[Excerpts from a dataset]

■ ■ ■ ■ ■ ■ ■

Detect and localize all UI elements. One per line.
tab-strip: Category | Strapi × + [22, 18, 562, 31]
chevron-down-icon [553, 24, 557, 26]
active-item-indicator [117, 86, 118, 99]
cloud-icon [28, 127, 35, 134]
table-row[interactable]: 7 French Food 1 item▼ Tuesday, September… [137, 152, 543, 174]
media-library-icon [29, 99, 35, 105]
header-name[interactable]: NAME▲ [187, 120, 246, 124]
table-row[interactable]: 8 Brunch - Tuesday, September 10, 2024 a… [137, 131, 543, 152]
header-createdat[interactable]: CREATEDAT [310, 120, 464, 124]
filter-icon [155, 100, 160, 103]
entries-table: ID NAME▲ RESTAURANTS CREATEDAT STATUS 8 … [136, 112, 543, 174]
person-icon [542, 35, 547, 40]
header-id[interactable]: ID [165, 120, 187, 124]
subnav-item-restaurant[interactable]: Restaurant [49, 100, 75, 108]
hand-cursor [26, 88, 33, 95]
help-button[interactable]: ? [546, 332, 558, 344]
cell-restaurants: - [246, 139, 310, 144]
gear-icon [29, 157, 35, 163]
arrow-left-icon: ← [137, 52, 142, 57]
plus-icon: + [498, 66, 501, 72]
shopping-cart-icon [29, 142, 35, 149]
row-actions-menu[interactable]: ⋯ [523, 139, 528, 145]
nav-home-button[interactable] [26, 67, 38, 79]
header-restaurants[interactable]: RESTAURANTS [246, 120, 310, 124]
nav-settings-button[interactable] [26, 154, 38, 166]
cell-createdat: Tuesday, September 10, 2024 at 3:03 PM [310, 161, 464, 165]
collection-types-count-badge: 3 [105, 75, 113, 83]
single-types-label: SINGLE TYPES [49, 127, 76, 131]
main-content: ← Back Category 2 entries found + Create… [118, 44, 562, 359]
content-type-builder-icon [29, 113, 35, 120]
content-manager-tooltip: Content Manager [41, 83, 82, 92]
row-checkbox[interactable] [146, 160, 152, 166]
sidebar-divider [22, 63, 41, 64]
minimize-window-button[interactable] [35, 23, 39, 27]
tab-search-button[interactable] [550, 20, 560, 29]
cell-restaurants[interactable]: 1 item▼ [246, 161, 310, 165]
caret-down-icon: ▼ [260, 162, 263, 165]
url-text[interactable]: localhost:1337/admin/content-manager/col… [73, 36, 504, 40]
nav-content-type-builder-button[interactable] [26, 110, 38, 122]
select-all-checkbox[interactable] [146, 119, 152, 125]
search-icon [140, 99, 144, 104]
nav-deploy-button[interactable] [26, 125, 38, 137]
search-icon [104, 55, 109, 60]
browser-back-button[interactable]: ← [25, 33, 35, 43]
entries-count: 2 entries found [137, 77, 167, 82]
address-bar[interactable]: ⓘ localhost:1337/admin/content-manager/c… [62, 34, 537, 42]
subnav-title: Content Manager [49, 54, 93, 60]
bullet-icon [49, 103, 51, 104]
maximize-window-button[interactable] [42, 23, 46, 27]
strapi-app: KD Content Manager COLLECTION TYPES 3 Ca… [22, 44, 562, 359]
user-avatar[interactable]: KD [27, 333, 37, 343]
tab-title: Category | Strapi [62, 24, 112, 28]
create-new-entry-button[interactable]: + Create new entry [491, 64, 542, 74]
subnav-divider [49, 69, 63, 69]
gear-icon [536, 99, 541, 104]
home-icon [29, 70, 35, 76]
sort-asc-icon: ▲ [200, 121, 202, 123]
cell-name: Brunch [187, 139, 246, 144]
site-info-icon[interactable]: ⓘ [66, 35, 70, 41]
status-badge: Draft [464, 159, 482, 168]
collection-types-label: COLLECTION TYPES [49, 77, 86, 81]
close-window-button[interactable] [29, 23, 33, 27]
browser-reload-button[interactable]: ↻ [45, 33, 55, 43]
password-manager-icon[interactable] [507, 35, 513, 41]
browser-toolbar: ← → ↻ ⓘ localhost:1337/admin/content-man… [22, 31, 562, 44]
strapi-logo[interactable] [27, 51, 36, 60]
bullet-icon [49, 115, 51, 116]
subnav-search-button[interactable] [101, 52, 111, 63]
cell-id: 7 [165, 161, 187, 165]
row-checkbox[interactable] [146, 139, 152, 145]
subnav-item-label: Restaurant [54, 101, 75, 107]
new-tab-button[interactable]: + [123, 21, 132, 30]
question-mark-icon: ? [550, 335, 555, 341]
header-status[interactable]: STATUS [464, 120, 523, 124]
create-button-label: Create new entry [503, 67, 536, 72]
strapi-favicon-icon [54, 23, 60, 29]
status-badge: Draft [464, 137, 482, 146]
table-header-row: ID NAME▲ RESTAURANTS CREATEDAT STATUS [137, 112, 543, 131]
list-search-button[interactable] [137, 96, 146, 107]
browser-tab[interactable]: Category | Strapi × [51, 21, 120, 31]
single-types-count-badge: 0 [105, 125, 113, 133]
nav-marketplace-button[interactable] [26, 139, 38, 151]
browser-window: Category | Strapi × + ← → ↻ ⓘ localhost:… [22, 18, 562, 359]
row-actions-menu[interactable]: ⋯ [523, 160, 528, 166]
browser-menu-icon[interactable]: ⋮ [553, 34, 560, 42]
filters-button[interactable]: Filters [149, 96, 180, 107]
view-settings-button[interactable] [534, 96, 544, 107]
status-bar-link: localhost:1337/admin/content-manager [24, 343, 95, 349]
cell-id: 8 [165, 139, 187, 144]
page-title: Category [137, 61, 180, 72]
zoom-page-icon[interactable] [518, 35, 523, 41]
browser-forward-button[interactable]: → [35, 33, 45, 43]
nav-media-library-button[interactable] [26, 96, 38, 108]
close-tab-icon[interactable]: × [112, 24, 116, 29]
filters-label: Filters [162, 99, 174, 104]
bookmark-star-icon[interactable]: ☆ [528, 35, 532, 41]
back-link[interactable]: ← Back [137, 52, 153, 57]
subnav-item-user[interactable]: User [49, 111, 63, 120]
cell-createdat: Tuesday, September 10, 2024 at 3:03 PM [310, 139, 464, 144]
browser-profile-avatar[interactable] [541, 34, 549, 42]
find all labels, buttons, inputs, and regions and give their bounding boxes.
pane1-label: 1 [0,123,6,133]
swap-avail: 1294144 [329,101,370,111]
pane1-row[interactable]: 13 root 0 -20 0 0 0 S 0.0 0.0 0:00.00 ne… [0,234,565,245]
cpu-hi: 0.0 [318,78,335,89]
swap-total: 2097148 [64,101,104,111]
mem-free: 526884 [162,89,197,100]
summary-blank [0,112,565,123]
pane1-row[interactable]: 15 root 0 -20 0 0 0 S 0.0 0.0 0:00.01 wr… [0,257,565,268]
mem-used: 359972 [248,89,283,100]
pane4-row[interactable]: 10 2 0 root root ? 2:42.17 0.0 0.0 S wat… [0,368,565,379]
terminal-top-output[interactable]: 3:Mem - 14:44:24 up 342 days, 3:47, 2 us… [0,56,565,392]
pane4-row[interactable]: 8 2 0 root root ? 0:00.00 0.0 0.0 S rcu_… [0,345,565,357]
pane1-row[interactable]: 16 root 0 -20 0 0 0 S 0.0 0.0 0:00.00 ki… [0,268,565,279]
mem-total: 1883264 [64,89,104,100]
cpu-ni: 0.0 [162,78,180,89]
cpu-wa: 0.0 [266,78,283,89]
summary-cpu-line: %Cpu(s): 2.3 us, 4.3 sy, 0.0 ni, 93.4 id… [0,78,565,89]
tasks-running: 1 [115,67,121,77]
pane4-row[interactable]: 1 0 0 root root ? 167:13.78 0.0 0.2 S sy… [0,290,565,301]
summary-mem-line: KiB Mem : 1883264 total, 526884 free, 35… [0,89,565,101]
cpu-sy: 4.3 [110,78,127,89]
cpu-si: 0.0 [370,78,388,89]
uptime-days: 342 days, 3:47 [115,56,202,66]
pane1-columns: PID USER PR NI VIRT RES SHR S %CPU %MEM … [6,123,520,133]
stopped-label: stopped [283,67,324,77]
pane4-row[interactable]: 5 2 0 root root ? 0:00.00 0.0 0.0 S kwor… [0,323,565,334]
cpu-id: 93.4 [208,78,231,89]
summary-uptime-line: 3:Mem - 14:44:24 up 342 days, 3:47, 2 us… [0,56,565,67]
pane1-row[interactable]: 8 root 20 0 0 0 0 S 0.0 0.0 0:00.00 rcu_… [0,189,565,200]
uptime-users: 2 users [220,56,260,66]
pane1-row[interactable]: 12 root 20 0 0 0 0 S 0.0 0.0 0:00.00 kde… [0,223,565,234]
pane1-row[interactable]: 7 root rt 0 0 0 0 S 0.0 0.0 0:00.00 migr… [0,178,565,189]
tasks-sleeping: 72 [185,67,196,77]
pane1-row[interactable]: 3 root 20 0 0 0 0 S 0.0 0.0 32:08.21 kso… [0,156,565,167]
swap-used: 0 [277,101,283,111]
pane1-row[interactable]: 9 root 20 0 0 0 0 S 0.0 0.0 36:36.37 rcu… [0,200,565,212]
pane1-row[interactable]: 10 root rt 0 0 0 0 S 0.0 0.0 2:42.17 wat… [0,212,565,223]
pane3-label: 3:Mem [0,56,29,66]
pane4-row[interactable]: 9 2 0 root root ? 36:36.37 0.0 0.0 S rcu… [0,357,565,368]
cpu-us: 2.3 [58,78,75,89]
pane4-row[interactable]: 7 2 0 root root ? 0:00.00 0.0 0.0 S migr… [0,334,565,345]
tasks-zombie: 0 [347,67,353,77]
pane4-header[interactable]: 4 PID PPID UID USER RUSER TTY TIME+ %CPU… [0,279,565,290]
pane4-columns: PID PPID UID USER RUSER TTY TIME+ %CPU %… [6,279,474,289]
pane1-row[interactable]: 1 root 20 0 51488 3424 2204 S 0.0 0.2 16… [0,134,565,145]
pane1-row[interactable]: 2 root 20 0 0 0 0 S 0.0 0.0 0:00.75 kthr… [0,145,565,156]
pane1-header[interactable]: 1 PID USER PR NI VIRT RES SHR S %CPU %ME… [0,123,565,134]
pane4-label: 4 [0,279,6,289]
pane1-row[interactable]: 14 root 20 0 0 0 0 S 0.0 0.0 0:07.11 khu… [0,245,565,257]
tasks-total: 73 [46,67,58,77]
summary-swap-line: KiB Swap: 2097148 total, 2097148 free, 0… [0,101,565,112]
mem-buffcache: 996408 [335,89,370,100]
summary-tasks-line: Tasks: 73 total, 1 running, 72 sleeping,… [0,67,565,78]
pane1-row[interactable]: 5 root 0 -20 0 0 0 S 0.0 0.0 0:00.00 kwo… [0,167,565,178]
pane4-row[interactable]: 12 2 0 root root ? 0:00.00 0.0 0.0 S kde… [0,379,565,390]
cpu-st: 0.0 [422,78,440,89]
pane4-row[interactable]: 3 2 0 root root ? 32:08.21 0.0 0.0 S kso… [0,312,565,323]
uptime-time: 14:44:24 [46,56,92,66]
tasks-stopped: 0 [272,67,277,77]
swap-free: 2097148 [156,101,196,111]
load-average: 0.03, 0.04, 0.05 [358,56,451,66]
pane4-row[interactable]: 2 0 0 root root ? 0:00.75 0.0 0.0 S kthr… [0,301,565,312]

■ ■ ■ ■ ■ ■ ■

## [ACTIVITY]
Your answer should be the lines of the records that include the word "browser".

## [FINAL ANSWER]
browser-back-button[interactable]: ← [25, 33, 35, 43]
browser-reload-button[interactable]: ↻ [45, 33, 55, 43]
browser-toolbar: ← → ↻ ⓘ localhost:1337/admin/content-man… [22, 31, 562, 44]
browser-tab[interactable]: Category | Strapi × [51, 21, 120, 31]
browser-window: Category | Strapi × + ← → ↻ ⓘ localhost:… [22, 18, 562, 359]
browser-menu-icon[interactable]: ⋮ [553, 34, 560, 42]
browser-forward-button[interactable]: → [35, 33, 45, 43]
browser-profile-avatar[interactable] [541, 34, 549, 42]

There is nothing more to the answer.